**BRIEF**
Lines after the one containing "Careers at CNB" are to be omitted; print exactly each line from the start of the records up to and including it.

[Saved entries]

━━━━

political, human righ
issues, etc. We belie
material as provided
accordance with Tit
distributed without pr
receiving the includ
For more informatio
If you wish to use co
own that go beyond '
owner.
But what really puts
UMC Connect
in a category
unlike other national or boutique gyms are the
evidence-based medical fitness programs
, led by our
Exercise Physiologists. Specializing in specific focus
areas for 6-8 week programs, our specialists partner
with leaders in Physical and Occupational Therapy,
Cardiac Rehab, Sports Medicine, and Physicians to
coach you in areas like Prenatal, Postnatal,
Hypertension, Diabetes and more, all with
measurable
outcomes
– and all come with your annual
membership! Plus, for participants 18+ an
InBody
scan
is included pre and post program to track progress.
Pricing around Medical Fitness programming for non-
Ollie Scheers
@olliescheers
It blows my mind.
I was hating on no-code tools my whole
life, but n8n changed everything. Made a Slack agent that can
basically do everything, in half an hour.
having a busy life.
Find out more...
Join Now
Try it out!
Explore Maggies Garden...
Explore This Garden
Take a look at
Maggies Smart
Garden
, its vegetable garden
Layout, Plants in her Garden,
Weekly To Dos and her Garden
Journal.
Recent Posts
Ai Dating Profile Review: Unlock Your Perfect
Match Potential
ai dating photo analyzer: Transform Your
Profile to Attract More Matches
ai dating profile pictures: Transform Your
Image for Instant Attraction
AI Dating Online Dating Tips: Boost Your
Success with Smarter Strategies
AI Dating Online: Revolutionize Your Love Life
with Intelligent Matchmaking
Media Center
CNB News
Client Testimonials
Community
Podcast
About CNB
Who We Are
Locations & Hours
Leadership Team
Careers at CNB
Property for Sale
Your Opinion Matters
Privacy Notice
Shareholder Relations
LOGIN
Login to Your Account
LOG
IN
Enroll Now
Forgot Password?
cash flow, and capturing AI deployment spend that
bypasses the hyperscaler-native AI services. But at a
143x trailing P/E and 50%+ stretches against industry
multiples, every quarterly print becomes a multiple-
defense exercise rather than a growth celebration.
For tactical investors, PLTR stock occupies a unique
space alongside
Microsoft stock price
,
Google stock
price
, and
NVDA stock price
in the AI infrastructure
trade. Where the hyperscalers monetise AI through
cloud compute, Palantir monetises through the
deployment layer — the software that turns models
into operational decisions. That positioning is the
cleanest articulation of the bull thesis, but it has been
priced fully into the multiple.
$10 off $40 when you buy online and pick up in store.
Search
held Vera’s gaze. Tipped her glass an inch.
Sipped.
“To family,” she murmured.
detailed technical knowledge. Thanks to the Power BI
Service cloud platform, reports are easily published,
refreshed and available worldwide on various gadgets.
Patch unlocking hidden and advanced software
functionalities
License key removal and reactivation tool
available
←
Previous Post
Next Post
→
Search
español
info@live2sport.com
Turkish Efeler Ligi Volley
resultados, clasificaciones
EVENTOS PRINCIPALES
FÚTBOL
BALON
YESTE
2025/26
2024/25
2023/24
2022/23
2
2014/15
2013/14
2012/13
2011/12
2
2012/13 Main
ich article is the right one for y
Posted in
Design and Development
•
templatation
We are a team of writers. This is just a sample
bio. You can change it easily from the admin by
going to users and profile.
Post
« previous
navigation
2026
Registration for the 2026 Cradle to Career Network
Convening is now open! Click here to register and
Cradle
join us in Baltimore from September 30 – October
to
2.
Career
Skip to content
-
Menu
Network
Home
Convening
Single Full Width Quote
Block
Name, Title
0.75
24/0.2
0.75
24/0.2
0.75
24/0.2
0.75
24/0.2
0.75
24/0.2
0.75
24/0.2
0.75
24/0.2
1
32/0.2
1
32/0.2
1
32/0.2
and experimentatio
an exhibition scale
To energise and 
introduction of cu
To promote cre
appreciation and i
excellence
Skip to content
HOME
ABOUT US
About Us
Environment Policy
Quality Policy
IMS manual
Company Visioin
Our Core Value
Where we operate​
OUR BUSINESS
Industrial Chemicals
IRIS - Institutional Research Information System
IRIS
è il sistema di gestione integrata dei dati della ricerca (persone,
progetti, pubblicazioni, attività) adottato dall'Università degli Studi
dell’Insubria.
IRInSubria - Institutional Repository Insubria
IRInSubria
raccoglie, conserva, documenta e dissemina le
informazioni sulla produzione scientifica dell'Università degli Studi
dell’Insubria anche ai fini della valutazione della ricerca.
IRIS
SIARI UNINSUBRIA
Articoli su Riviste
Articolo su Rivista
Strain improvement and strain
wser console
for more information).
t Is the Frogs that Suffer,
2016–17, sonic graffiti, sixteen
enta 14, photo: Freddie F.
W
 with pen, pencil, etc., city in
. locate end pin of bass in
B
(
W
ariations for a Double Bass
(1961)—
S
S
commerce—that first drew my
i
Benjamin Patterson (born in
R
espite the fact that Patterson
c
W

━━━━

**ANSWER TO THIS EXERCISE**
political, human righ
issues, etc. We belie
material as provided
accordance with Tit
distributed without pr
receiving the includ
For more informatio
If you wish to use co
own that go beyond '
owner.
But what really puts
UMC Connect
in a category
unlike other national or boutique gyms are the
evidence-based medical fitness programs
, led by our
Exercise Physiologists. Specializing in specific focus
areas for 6-8 week programs, our specialists partner
with leaders in Physical and Occupational Therapy,
Cardiac Rehab, Sports Medicine, and Physicians to
coach you in areas like Prenatal, Postnatal,
Hypertension, Diabetes and more, all with
measurable
outcomes
– and all come with your annual
membership! Plus, for participants 18+ an
InBody
scan
is included pre and post program to track progress.
Pricing around Medical Fitness programming for non-
Ollie Scheers
@olliescheers
It blows my mind.
I was hating on no-code tools my whole
life, but n8n changed everything. Made a Slack agent that can
basically do everything, in half an hour.
having a busy life.
Find out more...
Join Now
Try it out!
Explore Maggies Garden...
Explore This Garden
Take a look at
Maggies Smart
Garden
, its vegetable garden
Layout, Plants in her Garden,
Weekly To Dos and her Garden
Journal.
Recent Posts
Ai Dating Profile Review: Unlock Your Perfect
Match Potential
ai dating photo analyzer: Transform Your
Profile to Attract More Matches
ai dating profile pictures: Transform Your
Image for Instant Attraction
AI Dating Online Dating Tips: Boost Your
Success with Smarter Strategies
AI Dating Online: Revolutionize Your Love Life
with Intelligent Matchmaking
Media Center
CNB News
Client Testimonials
Community
Podcast
About CNB
Who We Are
Locations & Hours
Leadership Team
Careers at CNB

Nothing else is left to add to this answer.